/---

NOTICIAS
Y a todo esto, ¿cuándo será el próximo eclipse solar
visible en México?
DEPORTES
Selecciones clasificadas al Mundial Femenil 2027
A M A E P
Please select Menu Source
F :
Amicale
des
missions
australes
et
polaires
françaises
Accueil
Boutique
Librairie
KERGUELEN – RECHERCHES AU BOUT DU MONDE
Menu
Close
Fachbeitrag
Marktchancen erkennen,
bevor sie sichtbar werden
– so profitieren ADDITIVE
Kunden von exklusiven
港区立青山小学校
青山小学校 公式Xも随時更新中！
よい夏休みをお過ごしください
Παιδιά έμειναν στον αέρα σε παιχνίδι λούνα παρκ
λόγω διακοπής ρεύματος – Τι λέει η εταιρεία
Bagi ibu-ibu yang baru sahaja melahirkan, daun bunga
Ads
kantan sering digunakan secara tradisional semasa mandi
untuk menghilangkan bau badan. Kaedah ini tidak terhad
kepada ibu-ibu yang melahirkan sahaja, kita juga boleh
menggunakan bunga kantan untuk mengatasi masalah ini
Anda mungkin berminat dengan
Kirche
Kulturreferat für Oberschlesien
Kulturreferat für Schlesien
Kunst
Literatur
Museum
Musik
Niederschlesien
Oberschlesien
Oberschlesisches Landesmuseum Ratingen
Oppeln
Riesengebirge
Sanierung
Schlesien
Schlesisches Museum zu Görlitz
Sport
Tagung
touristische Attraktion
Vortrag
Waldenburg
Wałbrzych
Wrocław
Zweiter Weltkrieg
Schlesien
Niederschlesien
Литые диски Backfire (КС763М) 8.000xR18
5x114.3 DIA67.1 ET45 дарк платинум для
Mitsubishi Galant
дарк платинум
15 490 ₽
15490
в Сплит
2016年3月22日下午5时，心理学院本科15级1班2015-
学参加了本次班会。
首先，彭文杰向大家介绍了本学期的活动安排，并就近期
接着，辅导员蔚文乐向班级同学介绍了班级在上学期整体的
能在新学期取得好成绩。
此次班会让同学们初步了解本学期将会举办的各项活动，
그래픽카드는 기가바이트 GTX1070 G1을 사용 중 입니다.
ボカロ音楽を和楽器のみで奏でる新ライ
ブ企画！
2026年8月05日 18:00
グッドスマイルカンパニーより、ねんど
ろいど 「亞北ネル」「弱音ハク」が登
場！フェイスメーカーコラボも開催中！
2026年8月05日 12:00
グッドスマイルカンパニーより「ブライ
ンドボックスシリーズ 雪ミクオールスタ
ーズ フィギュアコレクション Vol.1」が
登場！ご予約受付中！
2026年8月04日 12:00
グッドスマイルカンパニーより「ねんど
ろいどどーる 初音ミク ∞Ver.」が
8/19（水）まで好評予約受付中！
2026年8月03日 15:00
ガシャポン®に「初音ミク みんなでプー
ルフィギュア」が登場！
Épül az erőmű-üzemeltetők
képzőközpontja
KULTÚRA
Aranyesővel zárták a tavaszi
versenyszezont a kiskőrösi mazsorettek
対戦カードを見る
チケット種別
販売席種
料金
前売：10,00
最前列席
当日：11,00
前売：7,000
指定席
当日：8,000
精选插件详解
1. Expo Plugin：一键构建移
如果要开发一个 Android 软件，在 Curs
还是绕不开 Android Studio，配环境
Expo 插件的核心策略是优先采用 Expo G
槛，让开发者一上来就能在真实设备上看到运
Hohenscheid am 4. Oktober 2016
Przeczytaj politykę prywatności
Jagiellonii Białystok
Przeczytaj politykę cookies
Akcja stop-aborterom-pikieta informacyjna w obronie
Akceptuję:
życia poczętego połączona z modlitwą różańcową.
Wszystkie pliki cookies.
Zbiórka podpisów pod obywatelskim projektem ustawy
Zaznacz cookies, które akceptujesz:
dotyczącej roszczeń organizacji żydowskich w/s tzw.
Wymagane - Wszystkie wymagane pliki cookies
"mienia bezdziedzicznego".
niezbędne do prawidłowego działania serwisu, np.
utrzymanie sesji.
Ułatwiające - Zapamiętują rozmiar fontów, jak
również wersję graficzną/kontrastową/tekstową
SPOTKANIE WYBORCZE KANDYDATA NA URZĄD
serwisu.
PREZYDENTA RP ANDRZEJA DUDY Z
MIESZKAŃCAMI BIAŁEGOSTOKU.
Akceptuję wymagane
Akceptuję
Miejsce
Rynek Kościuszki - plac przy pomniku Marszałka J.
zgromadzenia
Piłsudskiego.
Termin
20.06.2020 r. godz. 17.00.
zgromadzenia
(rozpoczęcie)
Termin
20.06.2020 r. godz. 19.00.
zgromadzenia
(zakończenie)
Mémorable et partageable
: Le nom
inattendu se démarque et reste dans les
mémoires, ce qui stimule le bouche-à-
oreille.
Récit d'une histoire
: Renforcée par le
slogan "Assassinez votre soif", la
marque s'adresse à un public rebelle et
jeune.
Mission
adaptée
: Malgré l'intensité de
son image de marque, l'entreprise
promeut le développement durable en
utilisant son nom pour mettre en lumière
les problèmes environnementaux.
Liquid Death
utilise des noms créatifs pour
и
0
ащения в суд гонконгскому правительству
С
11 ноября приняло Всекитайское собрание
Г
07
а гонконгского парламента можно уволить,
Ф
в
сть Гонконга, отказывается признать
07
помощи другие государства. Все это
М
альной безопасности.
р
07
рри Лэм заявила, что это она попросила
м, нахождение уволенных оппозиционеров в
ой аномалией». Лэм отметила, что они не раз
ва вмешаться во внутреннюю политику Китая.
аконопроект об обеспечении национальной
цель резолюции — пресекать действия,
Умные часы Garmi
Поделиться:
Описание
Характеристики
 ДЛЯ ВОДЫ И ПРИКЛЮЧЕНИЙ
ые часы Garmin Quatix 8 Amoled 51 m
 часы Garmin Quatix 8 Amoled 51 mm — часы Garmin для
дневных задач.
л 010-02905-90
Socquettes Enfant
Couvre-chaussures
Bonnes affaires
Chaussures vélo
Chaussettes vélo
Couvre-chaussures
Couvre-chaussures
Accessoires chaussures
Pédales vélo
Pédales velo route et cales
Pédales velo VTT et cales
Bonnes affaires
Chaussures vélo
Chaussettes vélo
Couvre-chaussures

\---

Every line of the listing that includes the word "Wszystkie" must be copied.

* [Answer area]:
Wszystkie pliki cookies.
Wymagane - Wszystkie wymagane pliki cookies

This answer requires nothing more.